The two-day event scheduled for March 10th and 11th will bring together primary care providers, allied health care professionals, primary care health teams, community organizations, community health workers, and people living and or caring for others with the disease.

“The Department of Health is very proud of the work which has been done to bring the summit together and to end the HIV epidemic in the U.S. Virgin Islands by 2030,” said Dr. Esther Ellis, D.O.H.'s territorial epidemiologist.

A release D.O.H. issued in February says the department along with its partners are aiming to eliminate HIV and related stigmas while linking Virgin Islanders to modern HIV care and support services. 

In the release, Robert Thompson, HIV prevention coordinator for the Dept. of Health Communicable Disease Division, stated, “We are excited to strengthen HIV care services in the territory as we approach our goal of getting to zero and ending the HIV epidemic in the USVI by 2030.”

The Joint United Nations Program on HIV/AIDS, called UNAIDS, unites the efforts of 11 UN organizations—UNHCR, UNICEF, WFP, UNDP, UNFPA, UNODC, UN Women, ILO, UNESCO, WHO, and the World Bank—and works closely with global and national partners towards ending the AIDS epidemic by 2030 as part of the Sustainable Development Goals.

Dr. Ellis said the March event will be the first HIV summit to be held in the Virgin Islands, and participants will be both local and regional healthcare providers and advocates working for the education and prevention of HIV. 

The summit is occurring weeks after it was announced that a patient with leukemia in the United States has become the first woman to be cured of HIV after receiving a stem cell transplant.

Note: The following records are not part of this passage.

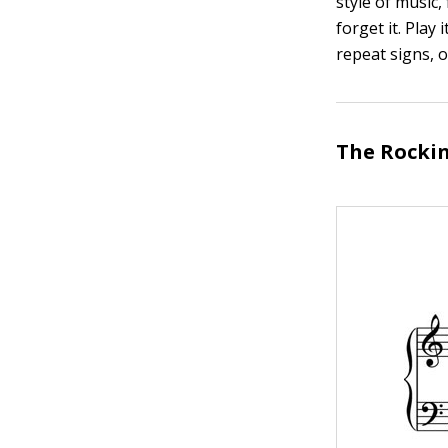
style of music,
forget it. Pla
repeat signs, 
The Rockin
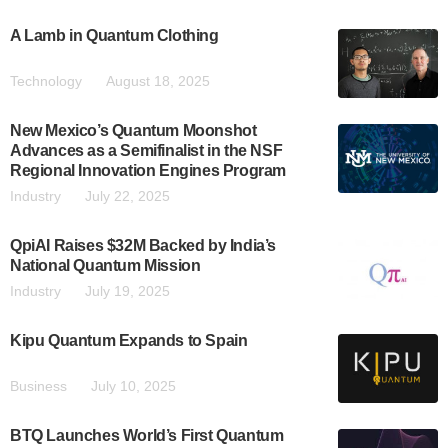
A Lamb in Quantum Clothing
Technology
August 18, 2025
New Mexico’s Quantum Moonshot
Advances as a Semifinalist in the NSF
Regional Innovation Engines Program
Industry
July 22, 2025
QpiAI Raises $32M Backed by India’s
National Quantum Mission
Industry
July 19, 2025
Kipu Quantum Expands to Spain
Business
July 10, 2025
BTQ Launches World’s First Quantum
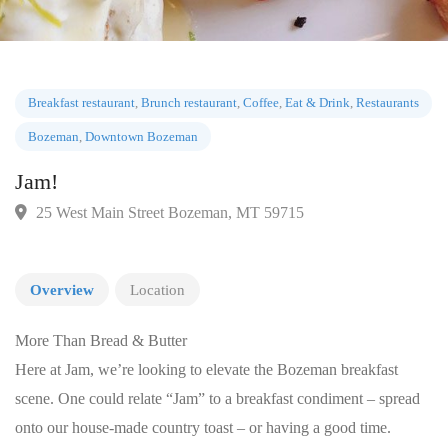
Breakfast restaurant
,
Brunch restaurant
,
Coffee
,
Eat & Drink
,
Restauran
Bozeman
,
Downtown Bozeman
Jam!
25 West Main Street Bozeman, MT 59715
Overview
Location
More Than Bread & Butter
Here at Jam, we’re looking to elevate the Bozeman breakfast
scene. One could relate “Jam” to a breakfast condiment – spread
onto our house-made country toast – or having a good time.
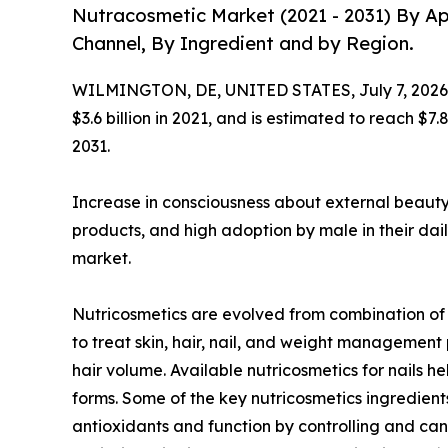
Nutracosmetic Market (2021 - 2031) By Ap
Channel, By Ingredient and by Region.
WILMINGTON, DE, UNITED STATES, July 7, 2026
$3.6 billion in 2021, and is estimated to reach $7
2031.
Increase in consciousness about external beauty
products, and high adoption by male in their dail
market.
Nutricosmetics are evolved from combination of p
to treat skin, hair, nail, and weight managemen
hair volume. Available nutricosmetics for nails
forms. Some of the key nutricosmetics ingredients
antioxidants and function by controlling and canc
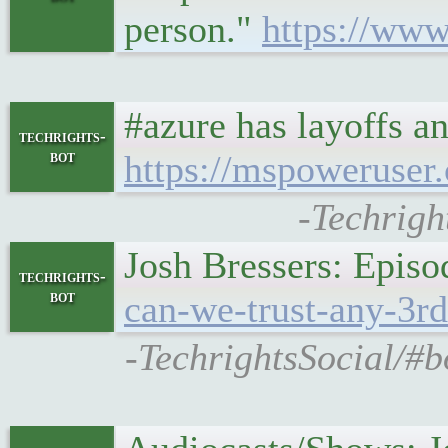
person."
https://w
#azure has layoffs a
techrights-
bot
https://mspoweruser.
-Techrigh
Josh Bressers: Episo
techrights-
bot
can-we-trust-any-3rd
-TechrightsSocial/#b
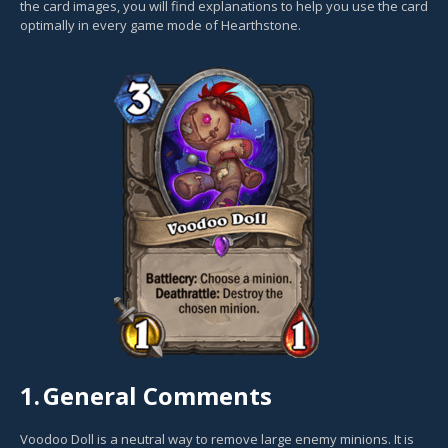
the card images, you will find explanations to help you use the card
optimally in every game mode of Hearthstone.
1.
General Comments
Voodoo Doll is a neutral way to remove large enemy minions. It is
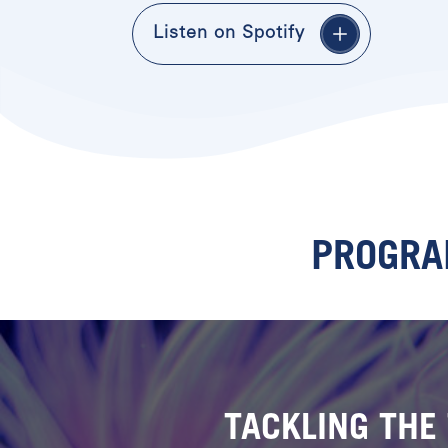
Listen on Spotify
PROGRA
TACKLING THE 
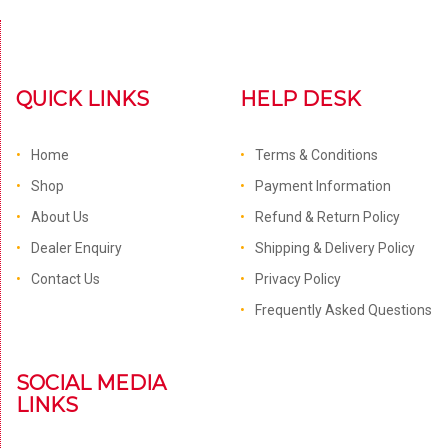
QUICK LINKS
HELP DESK
Home
Terms & Conditions
Shop
Payment Information
About Us
Refund & Return Policy
Dealer Enquiry
Shipping & Delivery Policy
Contact Us
Privacy Policy
Frequently Asked Questions
SOCIAL MEDIA
LINKS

The case, presented at the Conference on Retroviruses and Opportunistic Infections in the U.S. city of Denver, was the first involving umbilical cord blood to treat acute myeloid leukemia, which starts in blood-forming cells in the bone marrow. 

Since receiving the cord blood, the middle-aged woman of mixed race has been in remission and free of HIV for 14 months, without the need for potent treatments known as antiretroviral therapy. The donor was naturally resistant to the virus that causes AIDS.